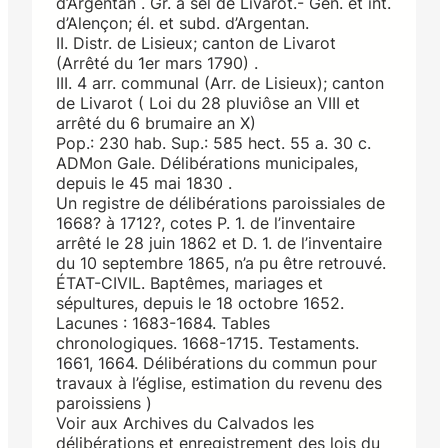
d’Argentan . Gr. à sel de Livarot.- Gén. et int.
d’Alençon; él. et subd. d’Argentan.
II. Distr. de Lisieux; canton de Livarot
(Arrêté du 1er mars 1790) .
III. 4 arr. communal (Arr. de Lisieux); canton
de Livarot ( Loi du 28 pluviôse an VIII et
arrêté du 6 brumaire an X)
Pop.: 230 hab. Sup.: 585 hect. 55 a. 30 c.
ADMon Gale. Délibérations municipales,
depuis le 45 mai 1830 .
Un registre de délibérations paroissiales de
1668? à 1712?, cotes P. 1. de l’inventaire
arrêté le 28 juin 1862 et D. 1. de l’inventaire
du 10 septembre 1865, n’a pu être retrouvé.
ÉTAT-CIVIL. Baptêmes, mariages et
sépultures, depuis le 18 octobre 1652.
Lacunes : 1683-1684. Tables
chronologiques. 1668-1715. Testaments.
1661, 1664. Délibérations du commun pour
travaux à l’église, estimation du revenu des
paroissiens )
Voir aux Archives du Calvados les
délibérations et enregistrement des lois du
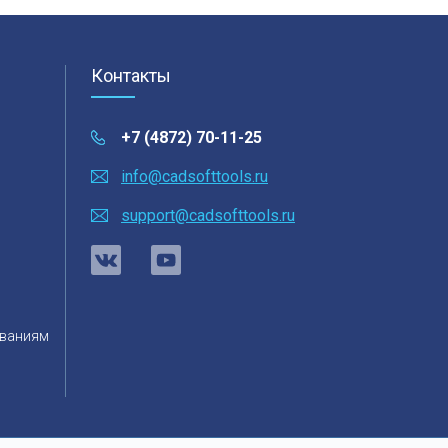
Контакты
+7 (4872) 70-11-25
info@cadsofttools.ru
support@cadsofttools.ru
ованиям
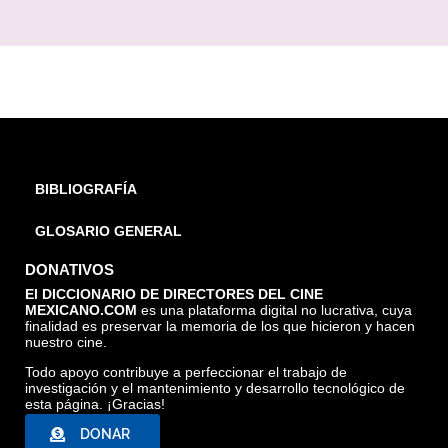
BIBLIOGRAFÍA
GLOSARIO GENERAL
DONATIVOS
El DICCIONARIO DE DIRECTORES DEL CINE
MEXICANO.COM
es una plataforma digital no lucrativa, cuya
finalidad es preservar la memoria de los que hicieron y hacen
nuestro cine.
Todo apoyo contribuye a perfeccionar el trabajo de
investigación y el mantenimiento y desarrollo tecnológico de
esta página. ¡Gracias!
DONAR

● ● ● ●

§ **TASK DETAILS**
The material should be duplicated word for word, with no images included.

§ **EXERCISE RESPONSE**
d’Argentan . Gr. à sel de Livarot.- Gén. et int.
d’Alençon; él. et subd. d’Argentan.
II. Distr. de Lisieux; canton de Livarot
(Arrêté du 1er mars 1790) .
III. 4 arr. communal (Arr. de Lisieux); canton
de Livarot ( Loi du 28 pluviôse an VIII et
arrêté du 6 brumaire an X)
Pop.: 230 hab. Sup.: 585 hect. 55 a. 30 c.
ADMon Gale. Délibérations municipales,
depuis le 45 mai 1830 .
Un registre de délibérations paroissiales de
1668? à 1712?, cotes P. 1. de l’inventaire
arrêté le 28 juin 1862 et D. 1. de l’inventaire
du 10 septembre 1865, n’a pu être retrouvé.
ÉTAT-CIVIL. Baptêmes, mariages et
sépultures, depuis le 18 octobre 1652.
Lacunes : 1683-1684. Tables
chronologiques. 1668-1715. Testaments.
1661, 1664. Délibérations du commun pour
travaux à l’église, estimation du revenu des
paroissiens )
Voir aux Archives du Calvados les
délibérations et enregistrement des lois du
Контакты
+7 (4872) 70-11-25
info@cadsofttools.ru
support@cadsofttools.ru
ованиям
BIBLIOGRAFÍA
GLOSARIO GENERAL
DONATIVOS
El DICCIONARIO DE DIRECTORES DEL CINE
MEXICANO.COM
es una plataforma digital no lucrativa, cuya
finalidad es preservar la memoria de los que hicieron y hacen
nuestro cine.
Todo apoyo contribuye a perfeccionar el trabajo de
investigación y el mantenimiento y desarrollo tecnológico de
esta página. ¡Gracias!
DONAR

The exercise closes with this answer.